Thursday, September 28 2006
"Morality, then, seems to be concerned with three things. Firstly, with fair play and harmony between individuals. Secondly, with what might be called tidying up or harmonising the things inside each individual. Thirdly, with the general purpose of human life as a whole: what man was made for: what course the whole fleet ought to be on: what tune the conductor of the band wants it to play." Mere Christianity
Lewis tells us there are these three purposes of the moral law: (1) outward harmony between human beings, (2) inner harmony within each human being and (3) playing the tune the conductor wants us to play. That tune is really a love song; it is all about a love relationship with God and with others. The first four of the Ten Commandments have to do with our relationship with God. The latter six have to do with our relationship with each other as human beings. Jesus summed up the law when he said, "Love the Lord your God with all your heart, all your mind, all your soul and all your strength" and "love your neighbor as yourself".
The 16th century Reformers, like Lewis, talked about three "uses" of the law, but they looked at the matter from a slightly different angle. They said that one use of the law is to restrain corruption in society. If God never told us how to act we would be "all over the map". If there were no civil laws in society people would probably hurt each other even more than they do already.
A second and most important use of the law is to show us our need of a savior and point us to Jesus as that savior. As Lewis notes, there are two remarkable things about the moral law: (1) we all have similar ideas about right human conduct, yet (2) none of us live up to our own standards. The law of human nature reveals that we fall short of God's perfect plan for us and we need someone to make up for our shortcomings.
A third use of the law is to provide a guide to us in how to live as Christians.
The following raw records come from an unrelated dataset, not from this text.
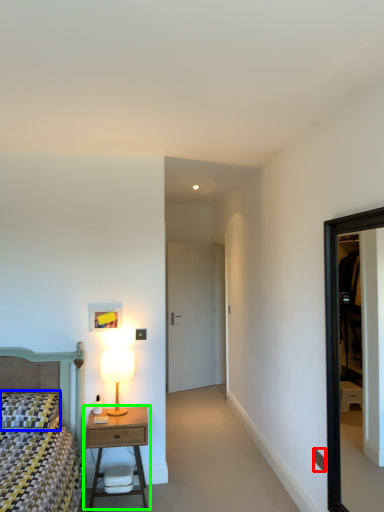 Question: Considering the real-world distances, which object is closest to light switch (highlighted by a red box)? pillow (highlighted by a blue box) or nightstand (highlighted by a green box).

Choices:
 (A) pillow
 (B) nightstand

Answer: (B) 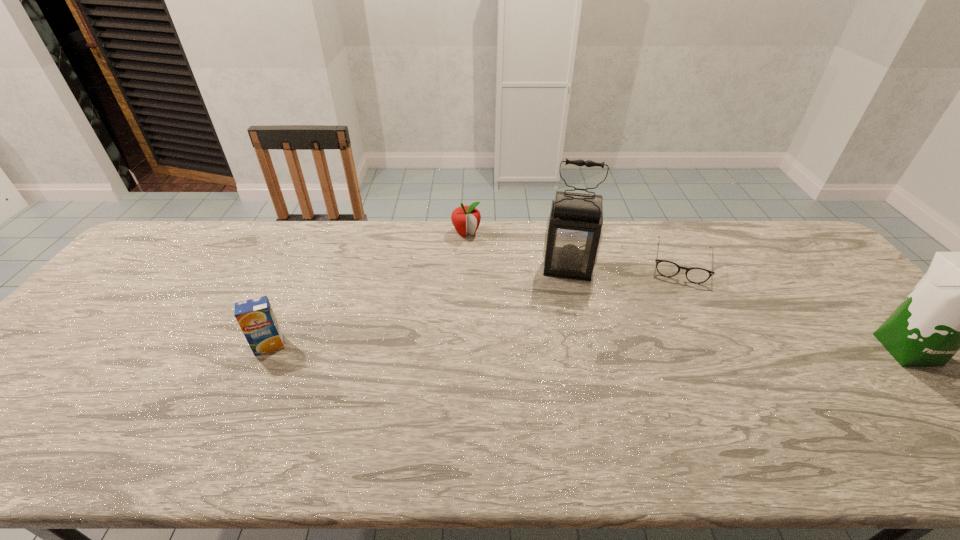 Where is `free space located 0.140m through the lenses of the spectacles`? The image size is (960, 540). free space located 0.140m through the lenses of the spectacles is located at coordinates (677, 316).

Locate an element on the screen. Image resolution: width=960 pixels, height=540 pixels. apple located in the far edge section of the desktop is located at coordinates (466, 219).

This screenshot has height=540, width=960. What are the coordinates of `lantern situated at the far edge` in the screenshot? It's located at (573, 235).

You are a GUI agent. You are given a task and a screenshot of the screen. Output one action in this format:
    pyautogui.click(x=<x>, y=<y>)
    Task: Click on the spectacles situated at the far edge
    The width and height of the screenshot is (960, 540).
    Given the screenshot: What is the action you would take?
    pyautogui.click(x=695, y=275)

Where is `object located at the right edge`? The height and width of the screenshot is (540, 960). object located at the right edge is located at coordinates (959, 303).

Find the location of a particular element. free space at the far edge of the desktop is located at coordinates (721, 253).

In the image, there is a desktop. In order to click on vacant space at the near edge in this screenshot , I will do `click(322, 393)`.

I want to click on vacant space at the left edge, so click(x=140, y=269).

Locate an element on the screen. The image size is (960, 540). vacant area at the right edge of the desktop is located at coordinates (836, 321).

Where is `vacant space at the near right corner of the desktop`? This screenshot has width=960, height=540. vacant space at the near right corner of the desktop is located at coordinates (920, 420). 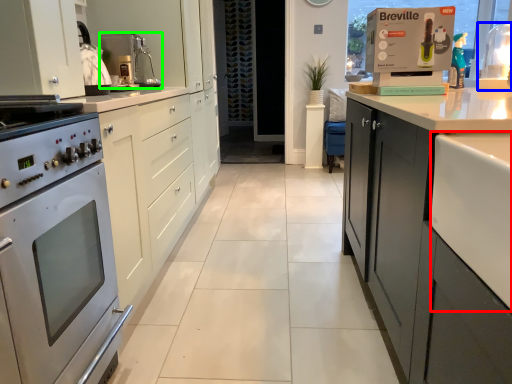 Question: Which is nearer to the counter top (highlighted by a red box)? appliance (highlighted by a blue box) or kitchen appliance (highlighted by a green box).

Choices:
 (A) appliance
 (B) kitchen appliance

Answer: (B) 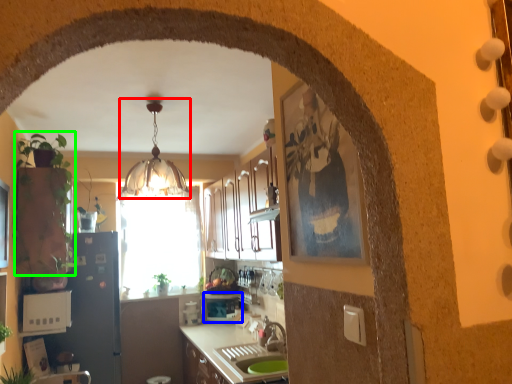 Question: Which object is the closest to the light fixture (highlighted by a red box)? Choose among these: appliance (highlighted by a blue box) or plant (highlighted by a green box).

Choices:
 (A) appliance
 (B) plant

Answer: (B)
However, I'm not sure that the Reformers really saw this third aspect in its fullness. There tends to be a sort of flatness, a Protestant moralism, stemming from some of the views expressed at the time of the Reformation. Certainly the law is a guide, a map if you will, showing us how to conduct our lives in order to get to God's desired destination for us. However, we have something better than this map now than what the Lord's people had in Old Testament times. We actually have the map-maker with us to guide us. The map-maker became a human being in Jesus Christ and showed us how to follow the map. When you are trying to get from point A to point B by car it is always helpful to have a map. But what is even more helpful is to have someone lead you in their car while you follow along behind. (That is part of what Jesus did for us 2,000 years ago.) And what is even better is to have someone with you in your car who knows the way. That is just what we have in the Christian life; we have the Holy Spirit riding in the car with us, our spiritual Global Positioning System! In fact, the Holy Spirit will do the driving for us, if we let him take the driver's seat. That is what it means to be filled with the Spirit; it means to come under his full influence and control. And not only will he do the driving for us, he will also provide the fuel to get us where we need to be. If we leave the driving to the Holy Spirit he will enable us to follow God's map and get to our final destination on time.